City rushes to stop fast food, gas stations along LRT line

Gas stations. Fast food drive-thrus. Single-family homes. These are all things city planners don’t want to see along Hamilton’s future LRT line, but currently, there's no way to stop it.
City Council voted Wednesday night to enact an interim control bylaw that would restrict the types of developments along the LRT line. (Steer Davies Gleave)

Gas stations. Fast food drive-thrus. Single-family homes on parcels of land that could easily be home to more lucrative developments.

These are all things city planners don't want to see along Hamilton's future light-rail transit (LRT) line. And now they're rushing to get a temporary bylaw in place to try to prevent them.
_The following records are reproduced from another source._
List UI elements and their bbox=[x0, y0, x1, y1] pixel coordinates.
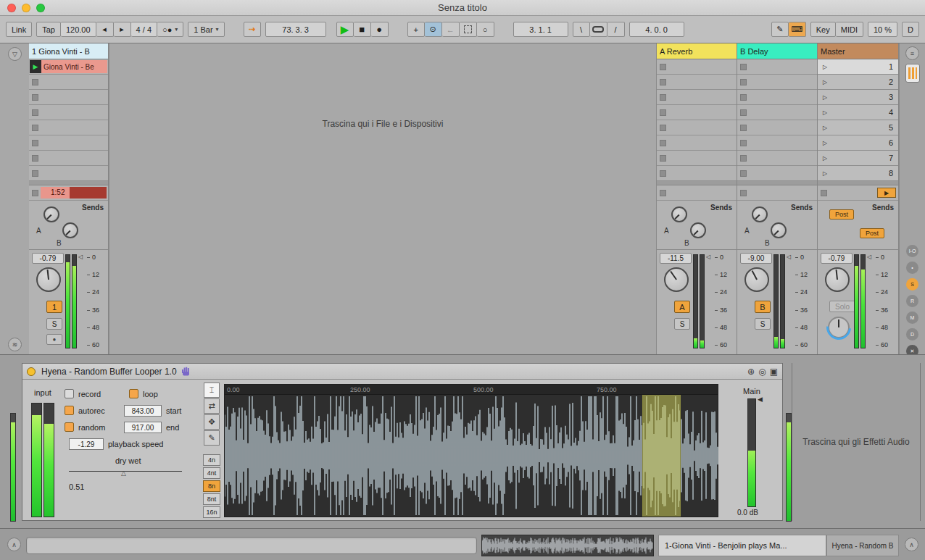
clip-slot[interactable] bbox=[29, 120, 108, 135]
device-on-toggle[interactable] bbox=[27, 367, 36, 376]
send-a-post-button[interactable]: Post bbox=[829, 209, 854, 220]
clip-stop-button[interactable] bbox=[32, 155, 38, 162]
track-stop-button[interactable] bbox=[740, 190, 747, 196]
overdub-button[interactable]: + bbox=[407, 22, 425, 37]
metronome-button[interactable]: ○●▾ bbox=[157, 22, 183, 37]
device-title-bar[interactable]: Hyena - Random Buffer Looper 1.0 ⊕ ◎ ▣ bbox=[22, 364, 782, 380]
scene-row-5[interactable]: ▷5 bbox=[818, 120, 898, 135]
move-tool-button[interactable]: ⇄ bbox=[204, 398, 220, 414]
volume-knob[interactable] bbox=[36, 267, 61, 292]
send-a-knob[interactable] bbox=[671, 206, 687, 222]
clip-launch-button[interactable]: ▶ bbox=[30, 60, 41, 73]
random-checkbox[interactable] bbox=[65, 422, 74, 432]
scene-play-icon[interactable]: ▷ bbox=[823, 109, 827, 116]
dry-wet-slider[interactable]: △ bbox=[69, 471, 182, 480]
send-b-knob[interactable] bbox=[62, 222, 78, 238]
track-activator-button[interactable]: 1 bbox=[46, 301, 62, 313]
file-drop-area[interactable]: Trascina qui i File e i Dispositivi bbox=[109, 43, 657, 354]
volume-knob[interactable] bbox=[664, 267, 689, 292]
clip-stop-button[interactable] bbox=[32, 94, 38, 101]
clip-name[interactable]: Giona Vinti - Be bbox=[41, 60, 107, 73]
clip-slot[interactable] bbox=[29, 90, 108, 105]
scene-row-4[interactable]: ▷4 bbox=[818, 105, 898, 120]
grid-button-8n[interactable]: 8n bbox=[203, 480, 220, 492]
follow-button[interactable]: ⇢ bbox=[244, 22, 261, 37]
scene-play-icon[interactable]: ▷ bbox=[823, 125, 827, 131]
pencil-tool-button[interactable]: ✎ bbox=[204, 430, 220, 446]
show-info-view-button[interactable]: ∧ bbox=[7, 538, 21, 551]
stop-all-clips-button[interactable]: ▶ bbox=[877, 188, 896, 198]
fader-handle-icon[interactable]: ◁ bbox=[706, 254, 710, 260]
solo-button[interactable]: Solo bbox=[829, 301, 855, 312]
send-b-knob[interactable] bbox=[690, 222, 706, 238]
scene-row-8[interactable]: ▷8 bbox=[818, 166, 898, 181]
grid-button-4n[interactable]: 4n bbox=[203, 454, 220, 466]
track-stop-button[interactable] bbox=[32, 190, 38, 196]
clip-stop-button[interactable] bbox=[32, 170, 38, 177]
master-title[interactable]: Master bbox=[818, 43, 898, 59]
nudge-down-button[interactable]: ◂ bbox=[96, 22, 114, 37]
hand-tool-button[interactable]: ✥ bbox=[204, 414, 220, 430]
close-button[interactable] bbox=[7, 4, 16, 12]
stop-clips-row[interactable]: 1:52 bbox=[29, 185, 108, 201]
stop-button[interactable]: ■ bbox=[354, 22, 371, 37]
tap-button[interactable]: Tap bbox=[36, 22, 61, 37]
scene-row-1[interactable]: ▷1 bbox=[818, 59, 898, 75]
track-activator-button[interactable]: A bbox=[674, 301, 690, 313]
grid-button-8nt[interactable]: 8nt bbox=[203, 493, 220, 505]
overview-menu-button[interactable]: ≡ bbox=[905, 46, 919, 60]
clip-slot[interactable] bbox=[29, 151, 108, 166]
scene-play-icon[interactable]: ▷ bbox=[823, 94, 827, 101]
scene-row-6[interactable]: ▷6 bbox=[818, 135, 898, 151]
play-button[interactable]: ▶ bbox=[336, 22, 354, 37]
audio-effects-drop-area[interactable]: Trascina qui gli Effetti Audio bbox=[792, 363, 921, 521]
loop-checkbox[interactable] bbox=[129, 389, 138, 398]
preset-icon[interactable]: ⊕ bbox=[747, 367, 755, 377]
clip-slot[interactable] bbox=[29, 75, 108, 90]
main-fader-handle[interactable]: ◀ bbox=[758, 396, 763, 403]
scene-play-icon[interactable]: ▷ bbox=[823, 79, 827, 85]
quantization-menu[interactable]: 1 Bar▾ bbox=[188, 22, 224, 37]
autorec-checkbox[interactable] bbox=[65, 406, 74, 415]
loop-length-display[interactable]: 4. 0. 0 bbox=[629, 22, 684, 37]
track-activator-button[interactable]: B bbox=[755, 301, 771, 313]
send-b-post-button[interactable]: Post bbox=[860, 228, 884, 238]
track-stop-button[interactable] bbox=[660, 190, 666, 196]
grid-button-16n[interactable]: 16n bbox=[203, 506, 220, 518]
solo-button[interactable]: S bbox=[674, 318, 690, 330]
loop-selection-region[interactable] bbox=[642, 395, 681, 517]
end-numbox[interactable]: 917.00 bbox=[124, 422, 162, 433]
capture-midi-button[interactable] bbox=[460, 22, 477, 37]
clip-slot[interactable] bbox=[29, 135, 108, 151]
volume-value[interactable]: -0.79 bbox=[32, 253, 64, 264]
map-mode-icon[interactable]: ◎ bbox=[758, 367, 766, 377]
volume-knob[interactable] bbox=[744, 267, 769, 292]
scene-play-icon[interactable]: ▷ bbox=[823, 155, 827, 162]
midi-map-button[interactable]: MIDI bbox=[836, 22, 863, 37]
nudge-up-button[interactable]: ▸ bbox=[114, 22, 131, 37]
speed-numbox[interactable]: -1.29 bbox=[69, 438, 104, 450]
grid-button-4nt[interactable]: 4nt bbox=[203, 467, 220, 479]
show-detail-view-button[interactable]: ∧ bbox=[905, 538, 918, 551]
return-b-title[interactable]: B Delay bbox=[737, 43, 817, 59]
crossfader-view-button[interactable]: ≋ bbox=[8, 338, 22, 351]
start-numbox[interactable]: 843.00 bbox=[124, 405, 162, 417]
stop-all-clips-square[interactable] bbox=[821, 190, 827, 196]
link-button[interactable]: Link bbox=[6, 22, 32, 37]
clip-stop-button[interactable] bbox=[32, 125, 38, 131]
back-to-arrangement-button[interactable]: ▽ bbox=[8, 47, 22, 61]
minimize-button[interactable] bbox=[22, 4, 30, 12]
scene-row-7[interactable]: ▷7 bbox=[818, 151, 898, 166]
disk-overload-indicator[interactable]: D bbox=[902, 22, 919, 37]
clip-stop-button[interactable] bbox=[32, 140, 38, 146]
draw-mode-button[interactable]: ✎ bbox=[771, 22, 789, 37]
send-a-knob[interactable] bbox=[752, 206, 768, 222]
automation-arm-button[interactable]: ⊙ bbox=[425, 22, 442, 37]
volume-value[interactable]: -11.5 bbox=[660, 253, 692, 264]
session-record-button[interactable]: ○ bbox=[477, 22, 494, 37]
fader-handle-icon[interactable]: ◁ bbox=[787, 254, 791, 260]
mixer-toggle-M[interactable]: M bbox=[906, 312, 918, 324]
loop-start-display[interactable]: 3. 1. 1 bbox=[513, 22, 568, 37]
clip-slot[interactable] bbox=[29, 105, 108, 120]
mixer-toggle-I-O[interactable]: I-O bbox=[906, 245, 918, 257]
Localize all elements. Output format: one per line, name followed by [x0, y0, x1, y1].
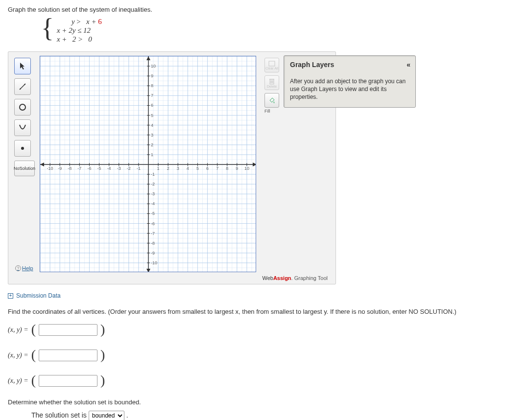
clear-all-label: Clear All [265, 67, 278, 70]
point-icon [18, 144, 27, 153]
svg-text:5: 5 [151, 113, 153, 118]
svg-text:-3: -3 [151, 191, 155, 196]
clear-icon [268, 61, 275, 67]
line-tool[interactable] [14, 78, 31, 95]
help-icon: ? [15, 265, 21, 271]
svg-text:-9: -9 [58, 166, 62, 171]
svg-text:2: 2 [151, 142, 153, 147]
eq3: x + 2 > 0 [57, 35, 102, 44]
collapse-layers-icon[interactable]: « [407, 61, 410, 69]
line-icon [18, 82, 27, 91]
svg-text:3: 3 [151, 133, 153, 138]
svg-text:-8: -8 [68, 166, 72, 171]
svg-text:-5: -5 [97, 166, 101, 171]
svg-point-4 [21, 147, 24, 150]
trash-icon [269, 78, 275, 85]
svg-text:1: 1 [157, 166, 160, 171]
svg-marker-143 [253, 163, 256, 166]
submission-data-toggle[interactable]: + Submission Data [8, 292, 519, 299]
svg-text:-10: -10 [47, 166, 53, 171]
svg-text:6: 6 [206, 166, 209, 171]
parabola-icon [18, 123, 27, 132]
eq1: y > x + 6 [57, 17, 102, 26]
vertex-row-3: (x, y) = ( ) [8, 373, 519, 389]
bounded-prompt: Determine whether the solution set is bo… [8, 398, 519, 406]
help-link[interactable]: ? Help [15, 265, 33, 271]
eq2: x + 2y ≤ 12 [57, 26, 102, 35]
svg-text:10: 10 [151, 64, 156, 69]
svg-text:-7: -7 [151, 231, 155, 236]
bounded-select[interactable]: bounded [89, 411, 124, 420]
svg-text:-4: -4 [151, 201, 155, 206]
svg-text:3: 3 [177, 166, 179, 171]
svg-marker-146 [146, 269, 150, 272]
svg-marker-144 [40, 163, 44, 166]
fill-label: Fill [264, 109, 279, 114]
shape-toolbar: NoSolution [14, 58, 35, 176]
vertex-row-1: (x, y) = ( ) [8, 322, 519, 338]
graph-actions: Clear All Delete Fill [263, 58, 281, 114]
parabola-tool[interactable] [14, 119, 31, 136]
question-prompt: Graph the solution set of the system of … [8, 6, 519, 13]
grid-svg: -10-9-8-7-6-5-4-3-2-112345678910-10-9-8-… [40, 56, 256, 272]
vertex-row-2: (x, y) = ( ) [8, 348, 519, 363]
cursor-icon [19, 62, 26, 70]
system-brace: { [41, 16, 54, 43]
point-tool[interactable] [14, 140, 31, 157]
svg-text:-8: -8 [151, 241, 155, 246]
circle-icon [18, 103, 27, 112]
svg-text:8: 8 [226, 166, 228, 171]
delete-label: Delete [267, 85, 277, 88]
svg-text:-2: -2 [151, 182, 155, 187]
vertex-2-input[interactable] [39, 350, 97, 361]
pointer-tool[interactable] [14, 58, 31, 74]
fill-icon [268, 97, 275, 104]
svg-text:1: 1 [151, 152, 153, 157]
svg-text:-5: -5 [151, 211, 155, 216]
svg-text:5: 5 [196, 166, 199, 171]
xy-label: (x, y) = [8, 377, 28, 385]
circle-tool[interactable] [14, 99, 31, 116]
coordinate-grid[interactable]: -10-9-8-7-6-5-4-3-2-112345678910-10-9-8-… [40, 56, 256, 272]
expand-icon: + [8, 293, 13, 299]
svg-text:-1: -1 [137, 166, 141, 171]
tool-brand: WebAssign. Graphing Tool [12, 272, 332, 283]
delete-button[interactable]: Delete [264, 75, 279, 90]
vertex-1-input[interactable] [39, 324, 97, 336]
svg-marker-145 [146, 56, 150, 60]
layers-title: Graph Layers [290, 61, 334, 69]
svg-text:2: 2 [167, 166, 169, 171]
bounded-row: The solution set is bounded . [31, 411, 519, 420]
svg-point-3 [20, 104, 25, 110]
svg-text:10: 10 [244, 166, 249, 171]
svg-text:-9: -9 [151, 251, 155, 256]
clear-all-button[interactable]: Clear All [264, 58, 279, 72]
svg-text:-1: -1 [151, 172, 155, 177]
svg-text:4: 4 [187, 166, 189, 171]
layers-body: After you add an object to the graph you… [290, 77, 410, 101]
svg-text:-4: -4 [107, 166, 111, 171]
svg-text:-6: -6 [151, 221, 155, 226]
svg-text:6: 6 [151, 103, 153, 108]
vertices-instruction: Find the coordinates of all vertices. (O… [8, 308, 519, 315]
xy-label: (x, y) = [8, 326, 28, 334]
xy-label: (x, y) = [8, 351, 28, 359]
svg-text:7: 7 [216, 166, 218, 171]
inequality-system: { y > x + 6 x + 2y ≤ 12 x + 2 > 0 [41, 17, 519, 44]
svg-text:9: 9 [236, 166, 238, 171]
svg-text:7: 7 [151, 93, 153, 98]
no-solution-button[interactable]: NoSolution [14, 161, 35, 176]
vertex-3-input[interactable] [39, 375, 97, 387]
svg-text:-10: -10 [151, 260, 157, 265]
svg-text:-7: -7 [77, 166, 81, 171]
graph-layers-panel: Graph Layers « After you add an object t… [284, 55, 416, 108]
svg-text:-2: -2 [127, 166, 131, 171]
svg-text:4: 4 [151, 123, 153, 128]
svg-rect-227 [269, 61, 275, 66]
svg-text:-6: -6 [87, 166, 91, 171]
svg-text:8: 8 [151, 83, 153, 88]
svg-text:9: 9 [151, 73, 153, 78]
svg-text:-3: -3 [117, 166, 121, 171]
fill-button[interactable] [264, 93, 279, 108]
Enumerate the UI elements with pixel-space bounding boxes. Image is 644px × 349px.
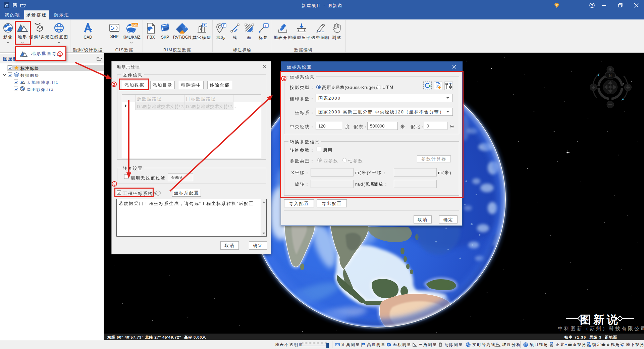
svg-text:N: N: [609, 73, 612, 78]
svg-text:?: ?: [157, 191, 159, 195]
svg-text:T: T: [265, 24, 267, 28]
svg-text:2: 2: [185, 25, 187, 28]
svg-text:V: V: [556, 4, 558, 6]
svg-text:T: T: [204, 23, 206, 27]
svg-text:?: ?: [591, 3, 593, 7]
svg-text:KML: KML: [131, 23, 138, 27]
Developers are already approaching the city wanting to build along the route, said Jason Thorne, general manager of planning and economic development.

The city wants the right projects to be built along the King Street corridor — namely, not ones that focus on car traffic. The ideal is a multi-storey condo or apartment building with businesses on the ground floor.

We're starting to see interest for student residences east of Westdale now that they have that connection through the LRT.- Jason Thorne, manager of planning and economic development

But current zoning laws are lax, and if a fast food restaurant wanted to build a drive thru on a commercial space, there isn't much the city could do, Thorne said.

"It's pretty permissive zoning that allows a wide range of things, and some of those things aren't appropriate for the corridor now that there's going to be LRT," he said.

By fall, Thorne hopes to present an interim control bylaw that will specify which undesirable elements the city should avoid along the 10.8-kilometre route.

LRT is bringing interest from developers more interested now that the $1.2-billion project is a go.

"A good example is we're starting to see interest for student residences east of Westdale now that they have that connection through the LRT," he said. "So it's definitely generating development interest generally.

"Our fear is there could be development projects that will come and plop down on one of our key development sites. That's what we're trying to stave off."

Who develops where is key to LRT being a success in Hamilton. Economic spinoff is a major argument in favour of the system. But for LRT to pay off, the city has to allow the best projects on the best parcels of land.

The transit line itself will run along King Street from McMaster University to the Queenston traffic circle. A 2.3-kilometre A-line will run from King Street to the waterfront, and a three-kilometre track will connect the main line to the Wentworth maintenance facility.

The city will also build a pedestrian walkway from the Hunter GO station to the MacNab transit terminal.

LRT dominated discussion at city council's general issues committee on Wednesday, when staff recommended some next steps.

The city will set up a downtown office with Metrolinx for staff just working on LRT. It's also establishing a subcommittee that will include the Hamilton Chamber of Commerce and six city councillors.

Thorne's presentation on Monday included the idea of incentives for builders along the line. Coun. Lloyd Ferguson of Ancaster had a problem with that. If LRT is such an economic generator, Ferguson said, then why does the city need incentives?

Thorne said incentive grants would help bring the right development to the right areas. Even so, councillors agreed with Ferguson and scrapped that from the report's recommendations for now.